In California, health advocates are working to reach Hispanic residents where they are as well, specifically via Spanish-language media. According to Daniel Zingale, senior vice president at the California Endowment, “We recognized in California that the (health reform) law would succeed or fail based on the level of awareness among Hispanic residents.” In turn, the endowment partnered with Spanish-language media shortly after the law’s passage, and today 70 percent of California’s Hispanic residents report positive awareness about the Affordable Care Act, Zingale said.
This summer, the Spanish-language campaign, known as Asegúrate, or Get Covered, transitioned to focus on enrollment with the help of Covered California, the state’s insurance marketplace. The campaign will use live broadcasts, online resources and mobile apps to connect people with enrollment assistance.
“I genuinely think this will put California in front of the nation in successful implementation,” he said.

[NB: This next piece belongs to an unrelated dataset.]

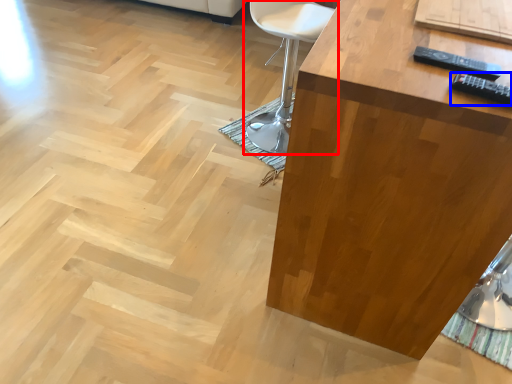 Question: Which object appears farthest to the camera in this image, chair (highlighted by a red box) or remote (highlighted by a blue box)?

Choices:
 (A) chair
 (B) remote

Answer: (A) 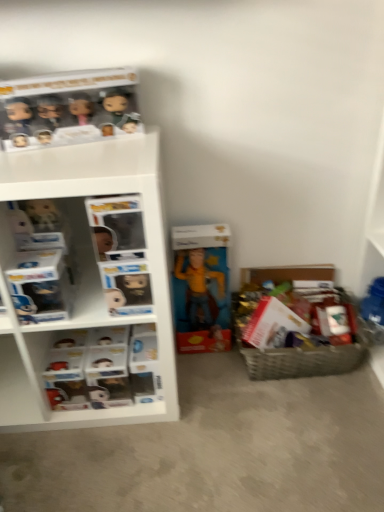 Identify the location of vacant space in front of white plastic shelves at left. Image resolution: width=384 pixels, height=512 pixels. (108, 454).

APHA member Jay Bernhardt, PhD, MPH, professor and chair of the Department of Health Education and Behavior at the University of Florida and former director of the Centers for Disease Control and Prevention’s National Center for Health Marketing, noted that the “primary challenge up until now has been to get (health reform) legislation passed and work on implementation, so I think our attention has been correctly focused…but now is the right time for consumer-facing messages.”
“Messages need to be targeted and tailored — a one-size-fits-all approach is not going to be effective,” he said. “The other challenge is not simply a matter of knowledge and awareness but of getting people to take action…and as we know in public health, that’s a challenge, but an achievable one.”